(Information given)

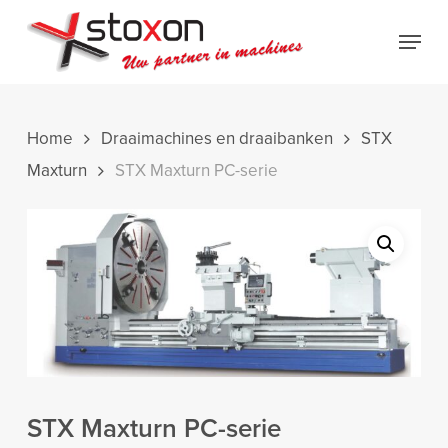
Skip
Menu
to
Close
main
Menu
content
Home
Draaimachines en draaibanken
STX
Maxturn
STX Maxturn PC-serie
STX Maxturn PC-serie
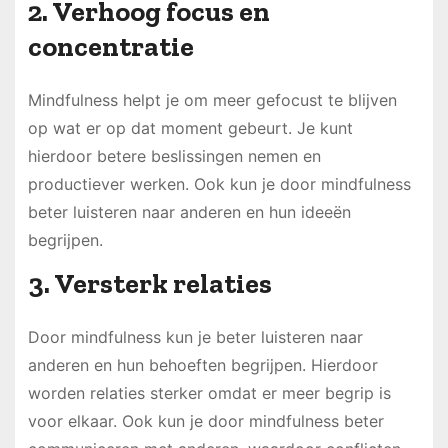
2. Verhoog focus en
concentratie
Mindfulness helpt je om meer gefocust te blijven
op wat er op dat moment gebeurt. Je kunt
hierdoor betere beslissingen nemen en
productiever werken. Ook kun je door mindfulness
beter luisteren naar anderen en hun ideeën
begrijpen.
3. Versterk relaties
Door mindfulness kun je beter luisteren naar
anderen en hun behoeften begrijpen. Hierdoor
worden relaties sterker omdat er meer begrip is
voor elkaar. Ook kun je door mindfulness beter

(End Information given)

## Problem
Print every record above exactly, but no pictures.

## Result
Skip
Menu
to
Close
main
Menu
content
Home
Draaimachines en draaibanken
STX
Maxturn
STX Maxturn PC-serie
STX Maxturn PC-serie
2. Verhoog focus en
concentratie
Mindfulness helpt je om meer gefocust te blijven
op wat er op dat moment gebeurt. Je kunt
hierdoor betere beslissingen nemen en
productiever werken. Ook kun je door mindfulness
beter luisteren naar anderen en hun ideeën
begrijpen.
3. Versterk relaties
Door mindfulness kun je beter luisteren naar
anderen en hun behoeften begrijpen. Hierdoor
worden relaties sterker omdat er meer begrip is
voor elkaar. Ook kun je door mindfulness beter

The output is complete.